Work required
Here are some records. Repeat them all exactly.

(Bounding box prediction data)

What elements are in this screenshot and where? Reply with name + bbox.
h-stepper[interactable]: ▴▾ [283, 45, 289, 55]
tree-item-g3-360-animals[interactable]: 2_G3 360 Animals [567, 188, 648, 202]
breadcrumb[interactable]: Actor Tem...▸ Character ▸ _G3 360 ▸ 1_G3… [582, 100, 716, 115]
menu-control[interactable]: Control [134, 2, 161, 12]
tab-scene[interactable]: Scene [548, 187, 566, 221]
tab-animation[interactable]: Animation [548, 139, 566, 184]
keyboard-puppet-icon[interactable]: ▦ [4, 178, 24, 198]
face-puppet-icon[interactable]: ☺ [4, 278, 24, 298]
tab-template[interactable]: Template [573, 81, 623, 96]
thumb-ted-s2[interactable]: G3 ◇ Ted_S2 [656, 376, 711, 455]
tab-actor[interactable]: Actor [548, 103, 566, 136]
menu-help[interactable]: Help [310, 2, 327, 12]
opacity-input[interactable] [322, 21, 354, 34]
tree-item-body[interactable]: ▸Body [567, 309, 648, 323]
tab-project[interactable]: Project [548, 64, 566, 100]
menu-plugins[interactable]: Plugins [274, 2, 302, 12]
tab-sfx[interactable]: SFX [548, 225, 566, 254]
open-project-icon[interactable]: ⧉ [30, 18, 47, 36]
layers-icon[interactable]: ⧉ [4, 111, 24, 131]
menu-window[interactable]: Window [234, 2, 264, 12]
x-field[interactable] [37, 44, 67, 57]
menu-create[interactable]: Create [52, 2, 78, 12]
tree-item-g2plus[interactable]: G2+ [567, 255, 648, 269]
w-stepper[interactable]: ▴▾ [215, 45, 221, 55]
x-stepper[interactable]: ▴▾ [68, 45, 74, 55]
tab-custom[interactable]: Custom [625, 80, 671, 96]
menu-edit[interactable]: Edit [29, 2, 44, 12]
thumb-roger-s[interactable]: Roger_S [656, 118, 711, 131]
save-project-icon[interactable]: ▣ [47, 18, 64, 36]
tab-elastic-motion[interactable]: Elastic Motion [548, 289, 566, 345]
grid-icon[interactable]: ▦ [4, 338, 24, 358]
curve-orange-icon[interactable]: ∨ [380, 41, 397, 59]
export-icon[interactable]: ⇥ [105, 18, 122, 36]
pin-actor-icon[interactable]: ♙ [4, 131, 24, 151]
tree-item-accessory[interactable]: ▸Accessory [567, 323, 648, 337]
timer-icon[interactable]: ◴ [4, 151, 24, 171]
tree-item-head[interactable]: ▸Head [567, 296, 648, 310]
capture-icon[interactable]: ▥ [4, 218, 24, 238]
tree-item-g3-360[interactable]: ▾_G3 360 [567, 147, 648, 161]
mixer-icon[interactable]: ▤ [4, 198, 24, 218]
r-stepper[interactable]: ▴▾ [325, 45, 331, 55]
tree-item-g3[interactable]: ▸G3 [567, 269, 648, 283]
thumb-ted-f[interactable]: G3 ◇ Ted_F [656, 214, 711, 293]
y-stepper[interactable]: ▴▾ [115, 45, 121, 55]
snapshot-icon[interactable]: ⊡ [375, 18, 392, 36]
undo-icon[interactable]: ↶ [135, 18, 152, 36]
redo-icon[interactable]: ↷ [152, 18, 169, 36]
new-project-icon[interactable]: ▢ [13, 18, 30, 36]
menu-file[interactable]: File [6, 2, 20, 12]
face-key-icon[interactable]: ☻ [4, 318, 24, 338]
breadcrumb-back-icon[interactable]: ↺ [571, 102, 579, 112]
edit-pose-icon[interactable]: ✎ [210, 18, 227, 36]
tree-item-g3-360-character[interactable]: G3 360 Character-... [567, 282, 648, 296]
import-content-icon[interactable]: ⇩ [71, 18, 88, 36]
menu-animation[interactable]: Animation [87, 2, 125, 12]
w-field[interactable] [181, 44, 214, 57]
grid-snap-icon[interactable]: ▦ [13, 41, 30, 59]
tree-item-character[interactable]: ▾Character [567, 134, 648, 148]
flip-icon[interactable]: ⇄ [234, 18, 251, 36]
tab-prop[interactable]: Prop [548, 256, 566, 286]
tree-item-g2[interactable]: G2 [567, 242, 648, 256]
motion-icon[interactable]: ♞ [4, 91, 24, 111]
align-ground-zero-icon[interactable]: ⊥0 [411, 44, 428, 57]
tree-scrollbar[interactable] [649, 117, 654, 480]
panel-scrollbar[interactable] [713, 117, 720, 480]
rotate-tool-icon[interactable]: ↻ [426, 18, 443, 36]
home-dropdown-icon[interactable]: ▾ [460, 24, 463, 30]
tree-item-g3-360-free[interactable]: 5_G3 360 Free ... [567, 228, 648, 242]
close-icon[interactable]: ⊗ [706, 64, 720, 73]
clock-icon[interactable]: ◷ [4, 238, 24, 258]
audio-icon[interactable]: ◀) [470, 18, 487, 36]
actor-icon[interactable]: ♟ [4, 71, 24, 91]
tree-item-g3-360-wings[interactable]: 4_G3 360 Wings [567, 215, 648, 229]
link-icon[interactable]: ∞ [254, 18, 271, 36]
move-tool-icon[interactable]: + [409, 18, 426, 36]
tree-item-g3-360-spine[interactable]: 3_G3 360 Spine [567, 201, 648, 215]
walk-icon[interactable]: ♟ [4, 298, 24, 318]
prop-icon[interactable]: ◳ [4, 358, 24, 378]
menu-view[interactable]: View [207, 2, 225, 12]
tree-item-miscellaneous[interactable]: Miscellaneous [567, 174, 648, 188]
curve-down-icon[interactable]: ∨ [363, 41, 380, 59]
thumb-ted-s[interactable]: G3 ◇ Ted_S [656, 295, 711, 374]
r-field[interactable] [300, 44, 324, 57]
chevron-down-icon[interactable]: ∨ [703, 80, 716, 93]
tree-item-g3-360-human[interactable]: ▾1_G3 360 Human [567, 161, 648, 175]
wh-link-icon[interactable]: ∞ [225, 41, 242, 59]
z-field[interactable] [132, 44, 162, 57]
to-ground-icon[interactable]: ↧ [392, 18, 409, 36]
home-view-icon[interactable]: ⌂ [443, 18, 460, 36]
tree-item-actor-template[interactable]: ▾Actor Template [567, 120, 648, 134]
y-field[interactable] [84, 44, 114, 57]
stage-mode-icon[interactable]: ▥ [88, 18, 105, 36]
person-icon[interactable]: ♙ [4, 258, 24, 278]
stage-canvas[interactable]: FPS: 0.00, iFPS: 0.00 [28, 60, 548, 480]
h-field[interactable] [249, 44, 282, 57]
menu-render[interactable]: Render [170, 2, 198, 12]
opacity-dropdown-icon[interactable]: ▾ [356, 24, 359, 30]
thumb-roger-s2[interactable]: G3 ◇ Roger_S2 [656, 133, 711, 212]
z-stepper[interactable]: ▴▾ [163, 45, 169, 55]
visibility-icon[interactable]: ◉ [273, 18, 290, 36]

Task response
What elements are in this screenshot and where? Reply with name + bbox.
h-stepper[interactable]: ▴▾ [283, 45, 289, 55]
tree-item-g3-360-animals[interactable]: 2_G3 360 Animals [567, 188, 648, 202]
breadcrumb[interactable]: Actor Tem...▸ Character ▸ _G3 360 ▸ 1_G3… [582, 100, 716, 115]
menu-control[interactable]: Control [134, 2, 161, 12]
tab-scene[interactable]: Scene [548, 187, 566, 221]
tab-animation[interactable]: Animation [548, 139, 566, 184]
keyboard-puppet-icon[interactable]: ▦ [4, 178, 24, 198]
face-puppet-icon[interactable]: ☺ [4, 278, 24, 298]
tab-template[interactable]: Template [573, 81, 623, 96]
thumb-ted-s2[interactable]: G3 ◇ Ted_S2 [656, 376, 711, 455]
tab-actor[interactable]: Actor [548, 103, 566, 136]
menu-help[interactable]: Help [310, 2, 327, 12]
opacity-input[interactable] [322, 21, 354, 34]
tree-item-body[interactable]: ▸Body [567, 309, 648, 323]
tab-project[interactable]: Project [548, 64, 566, 100]
menu-plugins[interactable]: Plugins [274, 2, 302, 12]
tab-sfx[interactable]: SFX [548, 225, 566, 254]
open-project-icon[interactable]: ⧉ [30, 18, 47, 36]
layers-icon[interactable]: ⧉ [4, 111, 24, 131]
menu-window[interactable]: Window [234, 2, 264, 12]
x-field[interactable] [37, 44, 67, 57]
menu-create[interactable]: Create [52, 2, 78, 12]
tree-item-g2plus[interactable]: G2+ [567, 255, 648, 269]
w-stepper[interactable]: ▴▾ [215, 45, 221, 55]
x-stepper[interactable]: ▴▾ [68, 45, 74, 55]
tab-custom[interactable]: Custom [625, 80, 671, 96]
menu-edit[interactable]: Edit [29, 2, 44, 12]
thumb-roger-s[interactable]: Roger_S [656, 118, 711, 131]
save-project-icon[interactable]: ▣ [47, 18, 64, 36]
tab-elastic-motion[interactable]: Elastic Motion [548, 289, 566, 345]
grid-icon[interactable]: ▦ [4, 338, 24, 358]
curve-orange-icon[interactable]: ∨ [380, 41, 397, 59]
export-icon[interactable]: ⇥ [105, 18, 122, 36]
pin-actor-icon[interactable]: ♙ [4, 131, 24, 151]
tree-item-accessory[interactable]: ▸Accessory [567, 323, 648, 337]
timer-icon[interactable]: ◴ [4, 151, 24, 171]
tree-item-head[interactable]: ▸Head [567, 296, 648, 310]
capture-icon[interactable]: ▥ [4, 218, 24, 238]
tree-item-g3-360[interactable]: ▾_G3 360 [567, 147, 648, 161]
mixer-icon[interactable]: ▤ [4, 198, 24, 218]
r-stepper[interactable]: ▴▾ [325, 45, 331, 55]
tree-item-g3[interactable]: ▸G3 [567, 269, 648, 283]
thumb-ted-f[interactable]: G3 ◇ Ted_F [656, 214, 711, 293]
y-stepper[interactable]: ▴▾ [115, 45, 121, 55]
snapshot-icon[interactable]: ⊡ [375, 18, 392, 36]
undo-icon[interactable]: ↶ [135, 18, 152, 36]
redo-icon[interactable]: ↷ [152, 18, 169, 36]
new-project-icon[interactable]: ▢ [13, 18, 30, 36]
menu-file[interactable]: File [6, 2, 20, 12]
face-key-icon[interactable]: ☻ [4, 318, 24, 338]
breadcrumb-back-icon[interactable]: ↺ [571, 102, 579, 112]
edit-pose-icon[interactable]: ✎ [210, 18, 227, 36]
tree-item-g3-360-character[interactable]: G3 360 Character-... [567, 282, 648, 296]
import-content-icon[interactable]: ⇩ [71, 18, 88, 36]
menu-animation[interactable]: Animation [87, 2, 125, 12]
w-field[interactable] [181, 44, 214, 57]
grid-snap-icon[interactable]: ▦ [13, 41, 30, 59]
tree-item-character[interactable]: ▾Character [567, 134, 648, 148]
flip-icon[interactable]: ⇄ [234, 18, 251, 36]
tab-prop[interactable]: Prop [548, 256, 566, 286]
tree-item-g2[interactable]: G2 [567, 242, 648, 256]
motion-icon[interactable]: ♞ [4, 91, 24, 111]
align-ground-zero-icon[interactable]: ⊥0 [411, 44, 428, 57]
tree-scrollbar[interactable] [649, 117, 654, 480]
panel-scrollbar[interactable] [713, 117, 720, 480]
rotate-tool-icon[interactable]: ↻ [426, 18, 443, 36]
home-dropdown-icon[interactable]: ▾ [460, 24, 463, 30]
tree-item-g3-360-free[interactable]: 5_G3 360 Free ... [567, 228, 648, 242]
close-icon[interactable]: ⊗ [706, 64, 720, 73]
clock-icon[interactable]: ◷ [4, 238, 24, 258]
audio-icon[interactable]: ◀) [470, 18, 487, 36]
actor-icon[interactable]: ♟ [4, 71, 24, 91]
tree-item-g3-360-wings[interactable]: 4_G3 360 Wings [567, 215, 648, 229]
link-icon[interactable]: ∞ [254, 18, 271, 36]
move-tool-icon[interactable]: + [409, 18, 426, 36]
tree-item-g3-360-spine[interactable]: 3_G3 360 Spine [567, 201, 648, 215]
walk-icon[interactable]: ♟ [4, 298, 24, 318]
prop-icon[interactable]: ◳ [4, 358, 24, 378]
menu-view[interactable]: View [207, 2, 225, 12]
tree-item-miscellaneous[interactable]: Miscellaneous [567, 174, 648, 188]
curve-down-icon[interactable]: ∨ [363, 41, 380, 59]
thumb-ted-s[interactable]: G3 ◇ Ted_S [656, 295, 711, 374]
r-field[interactable] [300, 44, 324, 57]
chevron-down-icon[interactable]: ∨ [703, 80, 716, 93]
tree-item-g3-360-human[interactable]: ▾1_G3 360 Human [567, 161, 648, 175]
wh-link-icon[interactable]: ∞ [225, 41, 242, 59]
z-field[interactable] [132, 44, 162, 57]
to-ground-icon[interactable]: ↧ [392, 18, 409, 36]
home-view-icon[interactable]: ⌂ [443, 18, 460, 36]
tree-item-actor-template[interactable]: ▾Actor Template [567, 120, 648, 134]
y-field[interactable] [84, 44, 114, 57]
stage-mode-icon[interactable]: ▥ [88, 18, 105, 36]
person-icon[interactable]: ♙ [4, 258, 24, 278]
stage-canvas[interactable]: FPS: 0.00, iFPS: 0.00 [28, 60, 548, 480]
h-field[interactable] [249, 44, 282, 57]
menu-render[interactable]: Render [170, 2, 198, 12]
opacity-dropdown-icon[interactable]: ▾ [356, 24, 359, 30]
thumb-roger-s2[interactable]: G3 ◇ Roger_S2 [656, 133, 711, 212]
z-stepper[interactable]: ▴▾ [163, 45, 169, 55]
visibility-icon[interactable]: ◉ [273, 18, 290, 36]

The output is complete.